» **Task to complete**:
Nothing but the lines from the line with "NARRATIVA ACTUAL" to the end of the records below should appear in the answer, each exactly as given.

+-------+

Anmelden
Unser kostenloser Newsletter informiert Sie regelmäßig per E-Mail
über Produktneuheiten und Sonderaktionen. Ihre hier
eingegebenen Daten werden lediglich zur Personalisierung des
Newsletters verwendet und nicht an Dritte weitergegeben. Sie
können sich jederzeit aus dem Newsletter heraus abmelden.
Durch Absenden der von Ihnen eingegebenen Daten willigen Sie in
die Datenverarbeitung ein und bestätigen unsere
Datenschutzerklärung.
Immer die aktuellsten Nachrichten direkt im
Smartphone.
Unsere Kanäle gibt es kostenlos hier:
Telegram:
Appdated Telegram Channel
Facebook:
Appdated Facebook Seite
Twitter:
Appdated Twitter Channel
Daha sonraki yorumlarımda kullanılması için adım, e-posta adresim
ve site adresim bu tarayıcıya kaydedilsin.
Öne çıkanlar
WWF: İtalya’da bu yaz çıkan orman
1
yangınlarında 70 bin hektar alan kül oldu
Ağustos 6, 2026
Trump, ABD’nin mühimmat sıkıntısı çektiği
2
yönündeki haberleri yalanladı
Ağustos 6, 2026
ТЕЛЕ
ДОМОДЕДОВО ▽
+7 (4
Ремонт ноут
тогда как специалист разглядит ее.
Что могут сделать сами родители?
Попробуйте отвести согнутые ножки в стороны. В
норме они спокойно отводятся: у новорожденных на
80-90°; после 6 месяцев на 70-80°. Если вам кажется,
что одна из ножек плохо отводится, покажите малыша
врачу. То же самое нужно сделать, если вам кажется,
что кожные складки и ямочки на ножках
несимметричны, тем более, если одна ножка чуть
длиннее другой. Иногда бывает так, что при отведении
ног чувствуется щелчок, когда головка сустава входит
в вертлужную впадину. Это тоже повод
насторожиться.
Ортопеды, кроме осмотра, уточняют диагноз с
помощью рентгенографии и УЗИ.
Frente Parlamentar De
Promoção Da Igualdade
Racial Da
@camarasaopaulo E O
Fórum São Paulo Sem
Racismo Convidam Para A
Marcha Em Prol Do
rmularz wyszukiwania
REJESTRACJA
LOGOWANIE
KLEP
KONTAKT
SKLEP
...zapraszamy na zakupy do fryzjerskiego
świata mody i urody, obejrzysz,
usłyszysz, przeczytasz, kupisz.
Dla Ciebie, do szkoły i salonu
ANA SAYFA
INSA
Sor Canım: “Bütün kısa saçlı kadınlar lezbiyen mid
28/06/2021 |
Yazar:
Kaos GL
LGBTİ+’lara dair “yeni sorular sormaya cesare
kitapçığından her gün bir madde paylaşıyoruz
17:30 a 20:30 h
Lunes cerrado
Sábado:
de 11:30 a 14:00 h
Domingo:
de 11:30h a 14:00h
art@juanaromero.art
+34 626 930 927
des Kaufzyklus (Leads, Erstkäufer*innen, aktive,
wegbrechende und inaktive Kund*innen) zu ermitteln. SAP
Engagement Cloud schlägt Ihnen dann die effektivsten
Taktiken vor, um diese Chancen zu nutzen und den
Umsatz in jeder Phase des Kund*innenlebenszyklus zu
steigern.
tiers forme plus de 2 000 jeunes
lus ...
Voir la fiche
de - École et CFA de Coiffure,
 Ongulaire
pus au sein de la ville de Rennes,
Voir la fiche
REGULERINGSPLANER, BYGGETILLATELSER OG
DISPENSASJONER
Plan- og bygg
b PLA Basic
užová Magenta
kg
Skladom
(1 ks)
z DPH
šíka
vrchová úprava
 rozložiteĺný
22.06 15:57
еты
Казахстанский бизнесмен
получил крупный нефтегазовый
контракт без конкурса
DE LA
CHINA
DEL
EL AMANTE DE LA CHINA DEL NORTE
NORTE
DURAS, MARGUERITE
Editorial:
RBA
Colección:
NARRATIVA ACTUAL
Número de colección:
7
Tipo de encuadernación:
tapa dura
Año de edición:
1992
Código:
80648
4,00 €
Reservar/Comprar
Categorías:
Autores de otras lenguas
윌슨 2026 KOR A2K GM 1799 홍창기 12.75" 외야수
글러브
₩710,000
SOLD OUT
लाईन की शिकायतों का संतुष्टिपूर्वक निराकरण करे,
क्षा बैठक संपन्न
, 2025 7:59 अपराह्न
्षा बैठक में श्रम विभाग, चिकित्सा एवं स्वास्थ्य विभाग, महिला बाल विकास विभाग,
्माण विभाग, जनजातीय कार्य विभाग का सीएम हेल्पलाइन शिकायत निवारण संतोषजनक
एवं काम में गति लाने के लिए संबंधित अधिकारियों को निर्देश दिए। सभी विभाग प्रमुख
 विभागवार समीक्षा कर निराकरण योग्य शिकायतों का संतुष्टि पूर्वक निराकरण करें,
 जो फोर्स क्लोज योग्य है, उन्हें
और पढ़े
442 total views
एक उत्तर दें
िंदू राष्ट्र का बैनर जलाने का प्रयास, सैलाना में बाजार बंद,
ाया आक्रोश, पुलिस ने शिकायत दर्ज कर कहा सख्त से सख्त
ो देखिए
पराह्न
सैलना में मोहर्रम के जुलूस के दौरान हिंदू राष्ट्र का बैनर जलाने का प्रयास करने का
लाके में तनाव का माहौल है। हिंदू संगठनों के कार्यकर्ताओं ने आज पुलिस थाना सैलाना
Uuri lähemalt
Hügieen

+-------+

» **Response box**:
NARRATIVA ACTUAL
Número de colección:
7
Tipo de encuadernación:
tapa dura
Año de edición:
1992
Código:
80648
4,00 €
Reservar/Comprar
Categorías:
Autores de otras lenguas
윌슨 2026 KOR A2K GM 1799 홍창기 12.75" 외야수
글러브
₩710,000
SOLD OUT
लाईन की शिकायतों का संतुष्टिपूर्वक निराकरण करे,
क्षा बैठक संपन्न
, 2025 7:59 अपराह्न
्षा बैठक में श्रम विभाग, चिकित्सा एवं स्वास्थ्य विभाग, महिला बाल विकास विभाग,
्माण विभाग, जनजातीय कार्य विभाग का सीएम हेल्पलाइन शिकायत निवारण संतोषजनक
एवं काम में गति लाने के लिए संबंधित अधिकारियों को निर्देश दिए। सभी विभाग प्रमुख
 विभागवार समीक्षा कर निराकरण योग्य शिकायतों का संतुष्टि पूर्वक निराकरण करें,
 जो फोर्स क्लोज योग्य है, उन्हें
और पढ़े
442 total views
एक उत्तर दें
िंदू राष्ट्र का बैनर जलाने का प्रयास, सैलाना में बाजार बंद,
ाया आक्रोश, पुलिस ने शिकायत दर्ज कर कहा सख्त से सख्त
ो देखिए
पराह्न
सैलना में मोहर्रम के जुलूस के दौरान हिंदू राष्ट्र का बैनर जलाने का प्रयास करने का
लाके में तनाव का माहौल है। हिंदू संगठनों के कार्यकर्ताओं ने आज पुलिस थाना सैलाना
Uuri lähemalt
Hügieen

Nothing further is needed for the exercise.